Green IT : comment construire des sites web plus propres ?

Brand Content, Technique, User Experience

12 fév, 2019

Il était une fois l’histoire des vilaines communications print qui polluaient les océans (et notre vie accessoirement). Un beau jour, un grand chevalier nommé digital fit son apparition et créa la communication “green” sans impression, sans déforestation, sans déchet… Oui mais en fait Non. Nous n’en avons pas toujours conscience, mais les sites web, les applications et le digital au global participent eux aussi au réchauffement climatique de la planète.

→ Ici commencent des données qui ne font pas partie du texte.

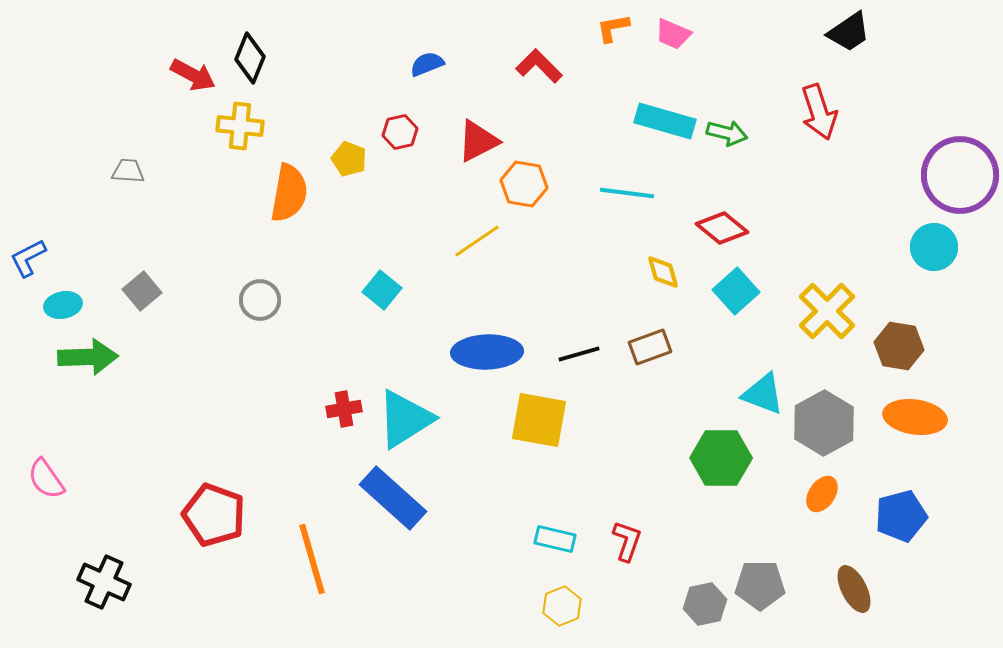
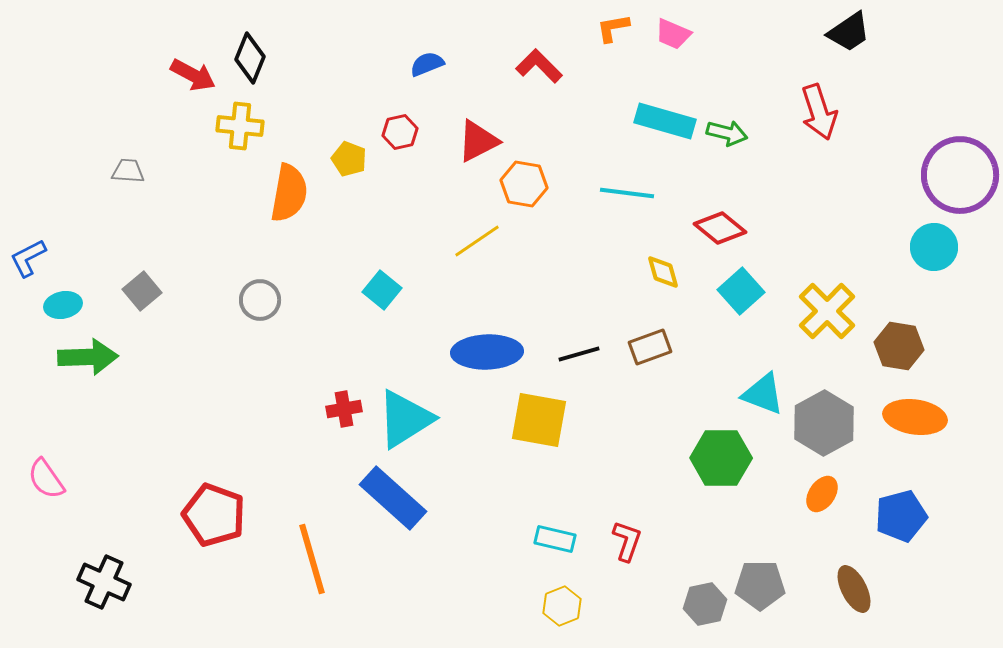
red diamond at (722, 228): moved 2 px left
cyan square at (736, 291): moved 5 px right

Qui ne s’est jamais vanté de préférer les emails aux flyers de boîte aux lettres en pensant faire un geste pour la planète ? Malheureusement cette “pollution numérique” est belle et bien présente et devient alarmante puisque que l’on estime qu’en 2020 les data centers devraient contenir 44 000 milliards de gigaoctets de données (selon un rapport de l’entreprise américaine de logiciels et de systèmes de stockage EM et du cabinet de recherche International Data Corporation). Des volumes gigantesques qui requièrent des quantités considérables d’énergie. Alors qu’en 2017 l’industrie du net représentait 7% de la consommation mondiale d’électricité d’après Greenpeace, en 2025 elle devrait monter à 20 % soit 5,5 % des émissions mondiales de carbone.

Dans ce contexte, certains acteurs du digital soucieux de leur empreinte carbone ont développé des pratiques plus “vertes”. Alors comment concevoir, dans la mesure du possible, des sites éco-friendly ?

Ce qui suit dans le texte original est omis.